PMDA医療安全情報(神経麻酔分野の小口径コネクタ新規格) 180806の図表
 
 今般、PMDAの医療安全情報では、「神経麻酔分野」の新規格製品に関し、5つの注意点が提示されました。

(1)新規格製品と旧規格製品の間では接続ができなくなる。旧規格製品の出荷は2020年2月末で終了するが、医療現場で「新旧規格が混在する」ことを避ける(両者は接続できないので、混在により治療行為に支障が出る可能性がある)ため、▼切り替え対象となる製品((3)参照)をリストアップし、製造販売業者に「各製品の新規格品販売開始時期」を確認する▼対象となる製品は、「一斉に」切り替える―べきである

(2)「神経麻酔分野」における新規格製品の包装(外箱、個包装とも)には、「ISO80396-6」と記載される。新旧規格でコネクタの形状は異なるが、判別が難しい場合もあるため、包装の記載と併せて確認するべきである

(3)切り替えが予定されている製品名(通称)は、▼スパイナル針▼硬膜外針▼硬膜外麻酔用カテーテル▼硬・脊麻酔針▼神経ブロック針▼硬膜外麻酔用フィルタ▼ロスオブシリンジ▼プレフィルドシリンジ▼シリンジ(神経麻酔用)▼バルーン式輸注器(神経麻酔用)▼延長チューブ(神経麻酔用)▼三方活栓(神経麻酔用)▼採液針(神経麻酔用)—などであり、製造販売業者に新規格製品の販売時期などを確認すべきである

(4)新規格製品と旧規格製品とを接続するための「変換コネクタ」は原則として使用しない(対象製品を新規格に一斉に切り替える)

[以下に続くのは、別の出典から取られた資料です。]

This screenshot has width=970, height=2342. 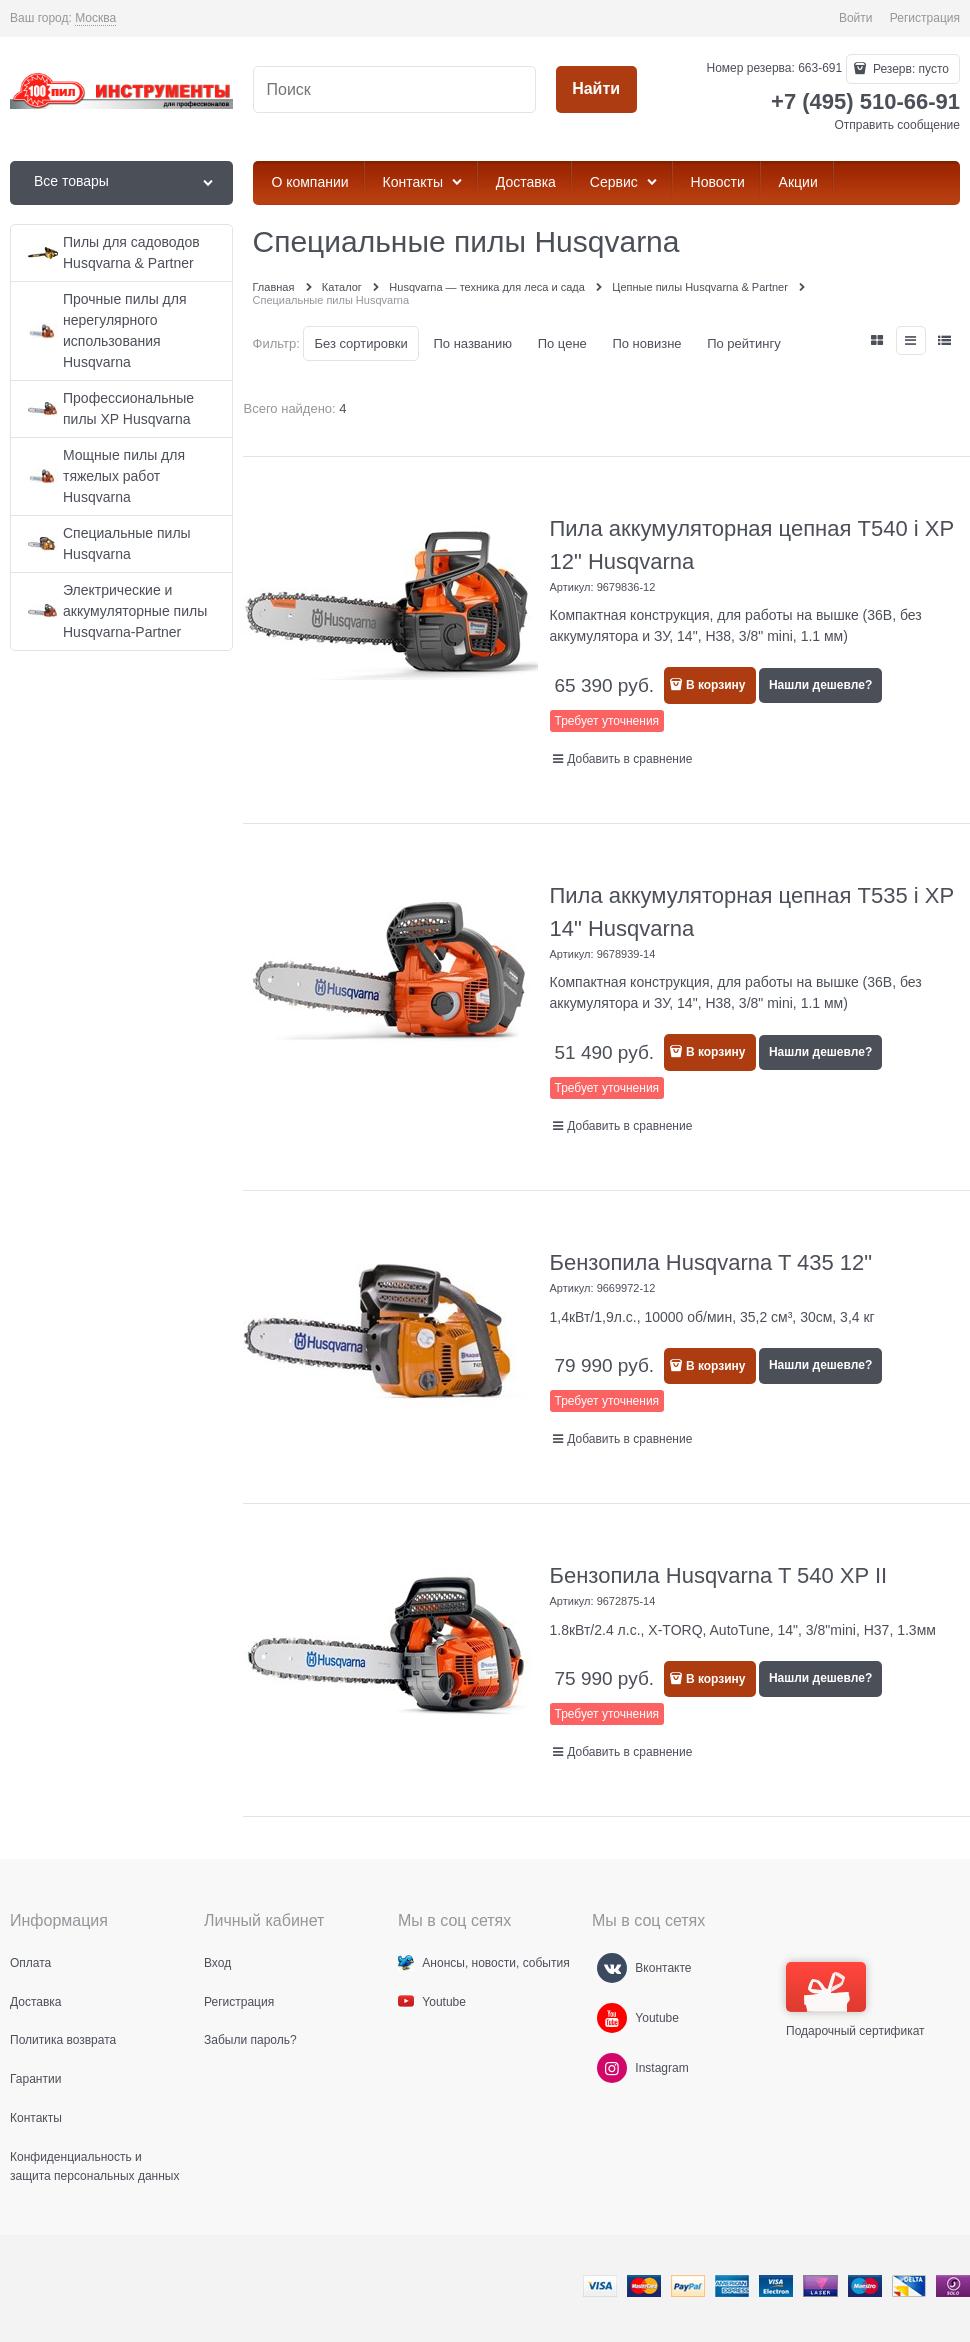 What do you see at coordinates (855, 2000) in the screenshot?
I see `Подарочный сертификат` at bounding box center [855, 2000].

(5)新規格製品の導入に伴う混乱を避けるため、各医療施設において次のような対応を検討すべきである
▽情報一元化のため、販売業者等との調整を行う担当部署と責任者(医療機器安全管理責任者等)を決定する
▽新規格製品への切り替えを漏れなく行うため、分野ごとに「対象製品リスト」を作成する
▽販売業者等に「切替え開始時期」「供給終了時期」等を確認し、施設内の切替え方法・スケジュールを検討する
▽販売業者・担当部署(責任者)等が説明会などを行い、施設内関係者に周知する
▽新旧製品の混在防止のための「製品保管方法」を検討する

 PMDAでは、▼国際規格(新規格)の概要▼新規格製品導入に関する注意事項(院内におけるチェックリスト例等も含む)▼業界団体等の問合せ先▼新規格製品に関する最新情報—などを掲載した、特設ページも開設しています。